What is being asked -> Restate the entries word for word and skip every image.

(Saved data entries)
================================
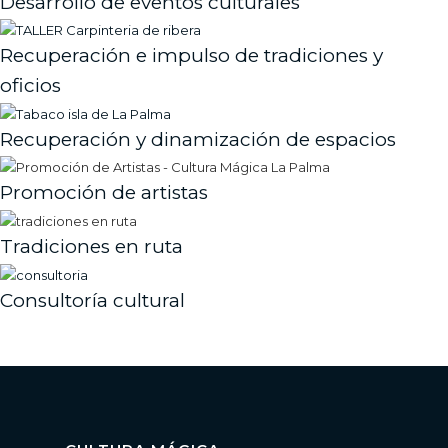
Desarrollo de eventos culturales
Recuperación e impulso de tradiciones y
oficios
Recuperación y dinamización de espacios
Promoción de artistas
Tradiciones en ruta
Consultoría cultural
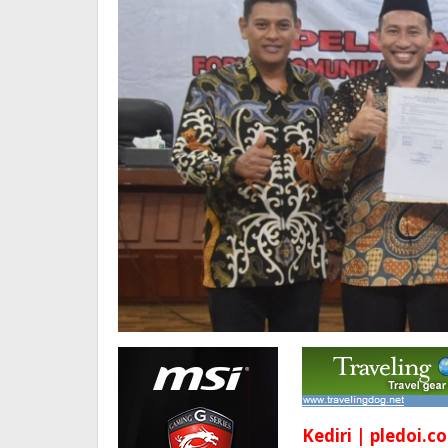
Kediri | pledoi.co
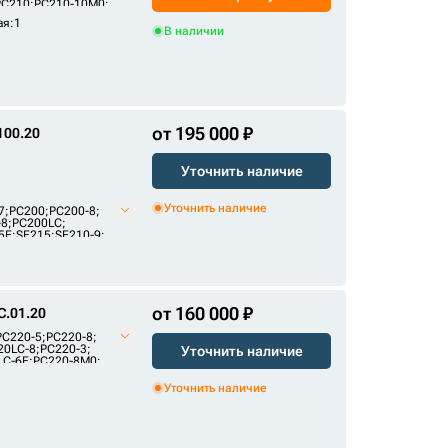
PC210
;
PC210-10M0
;
5E2
;
FR245E2
ая:1
В наличии
от 195 000 ₽
100.20
Уточнить наличие
Уточнить наличие
7
;
PC200
;
PC200-8
;
-8
;
PC200LC
;
5E
;
SE215
;
SE210-9
;
от 160 000 ₽
.01.20
PC220-5
;
PC220-8
;
20LC-8
;
PC220-3
;
Уточнить наличие
LC-6E
;
PC220-8M0
;
Уточнить наличие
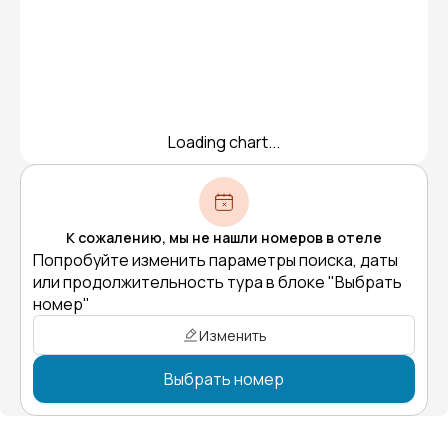
Loading chart...
К сожалению, мы не нашли номеров в отеле
Попробуйте изменить параметры поиска, даты
или продолжительность тура в блоке "Выбрать
номер"
Изменить
Выбрать номер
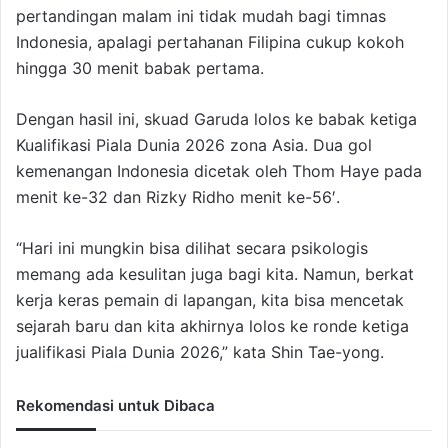
pertandingan malam ini tidak mudah bagi timnas
Indonesia, apalagi pertahanan Filipina cukup kokoh
hingga 30 menit babak pertama.
Dengan hasil ini, skuad Garuda lolos ke babak ketiga
Kualifikasi Piala Dunia 2026 zona Asia. Dua gol
kemenangan Indonesia dicetak oleh Thom Haye pada
menit ke-32 dan Rizky Ridho menit ke-56′.
“Hari ini mungkin bisa dilihat secara psikologis
memang ada kesulitan juga bagi kita. Namun, berkat
kerja keras pemain di lapangan, kita bisa mencetak
sejarah baru dan kita akhirnya lolos ke ronde ketiga
jualifikasi Piala Dunia 2026,” kata Shin Tae-yong.
Rekomendasi untuk Dibaca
================================
Response area ->
Desarrollo de eventos culturales
Recuperación e impulso de tradiciones y
oficios
Recuperación y dinamización de espacios
Promoción de artistas
Tradiciones en ruta
Consultoría cultural
Kediri | pledoi.co
PC210
;
PC210-10M0
;
5E2
;
FR245E2
ая:1
В наличии
от 195 000 ₽
100.20
Уточнить наличие
Уточнить наличие
7
;
PC200
;
PC200-8
;
-8
;
PC200LC
;
5E
;
SE215
;
SE210-9
;
от 160 000 ₽
.01.20
PC220-5
;
PC220-8
;
20LC-8
;
PC220-3
;
Уточнить наличие
LC-6E
;
PC220-8M0
;
Уточнить наличие
Loading chart...
К сожалению, мы не нашли номеров в отеле
Попробуйте изменить параметры поиска, даты
или продолжительность тура в блоке "Выбрать
номер"
Изменить
Выбрать номер
pertandingan malam ini tidak mudah bagi timnas
Indonesia, apalagi pertahanan Filipina cukup kokoh
hingga 30 menit babak pertama.
Dengan hasil ini, skuad Garuda lolos ke babak ketiga
Kualifikasi Piala Dunia 2026 zona Asia. Dua gol
kemenangan Indonesia dicetak oleh Thom Haye pada
menit ke-32 dan Rizky Ridho menit ke-56′.
“Hari ini mungkin bisa dilihat secara psikologis
memang ada kesulitan juga bagi kita. Namun, berkat
kerja keras pemain di lapangan, kita bisa mencetak
sejarah baru dan kita akhirnya lolos ke ronde ketiga
jualifikasi Piala Dunia 2026,” kata Shin Tae-yong.
Rekomendasi untuk Dibaca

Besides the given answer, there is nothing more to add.